A lightweight CLI tool for managing and running single-responsibility LLM agents via declarative TOML configuration, featuring sub-agent delegation, stdin piping, persistent memory, and MCP tool support.
Axe is a lightweight CLI tool written in Go, designed for running single-responsibility LLM agents in terminal environments. Each agent is declared as an independent TOML file covering model selection, system prompts, tool sets, sub-agent delegation, memory policies, and token budgets — all suitable for version control.
Core capabilities include: multi-LLM provider support (Anthropic, OpenAI, Ollama, AWS Bedrock); sub-agent delegation with parallel execution (up to 5 levels deep, max 50 tool call rounds); timestamped Markdown persistent memory with LLM-assisted pattern analysis and garbage collection; reusable Skill instruction sets (SKILL.md); file operation sandboxing and SSRF protection (allowed_hosts whitelist, private/reserved IPs always blocked); and MCP server connectivity via SSE or streamable-HTTP for extended tooling.
Axe follows a single-execution model, natively fitting Unix pipes (e.g., git diff | axe run code-reviewer), and provides JSON structured output with semantic exit codes (0=success, 1=runtime error, 2=config error, 3=provider/network error, 4=token budget exceeded) for integration into Git hooks, cron jobs, and CI/CD pipelines. All LLM calls use Go's standard net/http library with zero third-party SDK dependencies — only 4 direct dependencies total (cobra, toml, mcp-go-sdk, x/net). Available as precompiled binaries (Linux/macOS/Windows) and Docker images with hardened defaults (non-root user, read-only root filesystem, all capabilities dropped).

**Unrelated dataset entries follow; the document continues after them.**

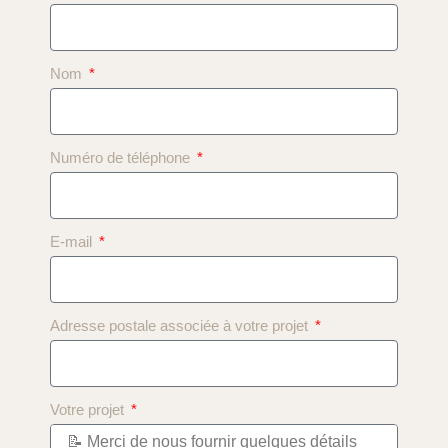
Nom
Numéro de téléphone
E-mail
Adresse postale associée à votre projet
Votre projet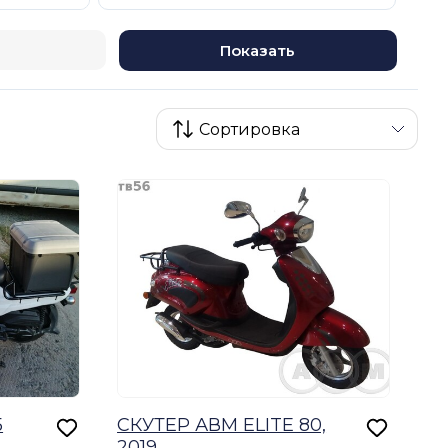
Показать
5
СКУТЕР АВМ ELITE 80,
2019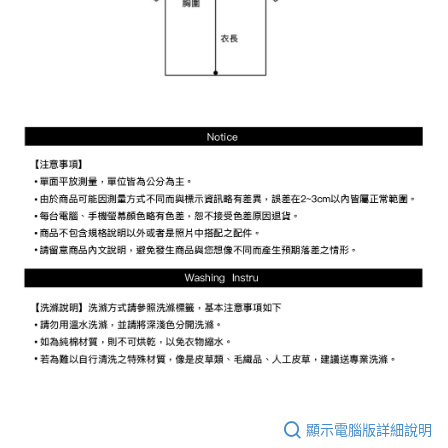
顯示電腦版詳細說明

Agent discovery follows priority: --agents-dir → <cwd>/axe/agents/ → $XDG_CONFIG_HOME/axe/agents/. Config directory structure: $XDG_CONFIG_HOME/axe/ containing config.toml, agents/, skills/. Key CLI commands: axe config init, axe agents init <name>, axe agents edit <name>, axe run <agent>. User message priority: -p flag → stdin pipe → built-in default message.
Unconfirmed: no Hugging Face model/dataset page found; no academic papers found; OpenCode provider API spec not detailed; SKILL.md community format spec link not provided; v1.10.0 exact release date not shown; pkg/runner/ public API stability not versioned or documented.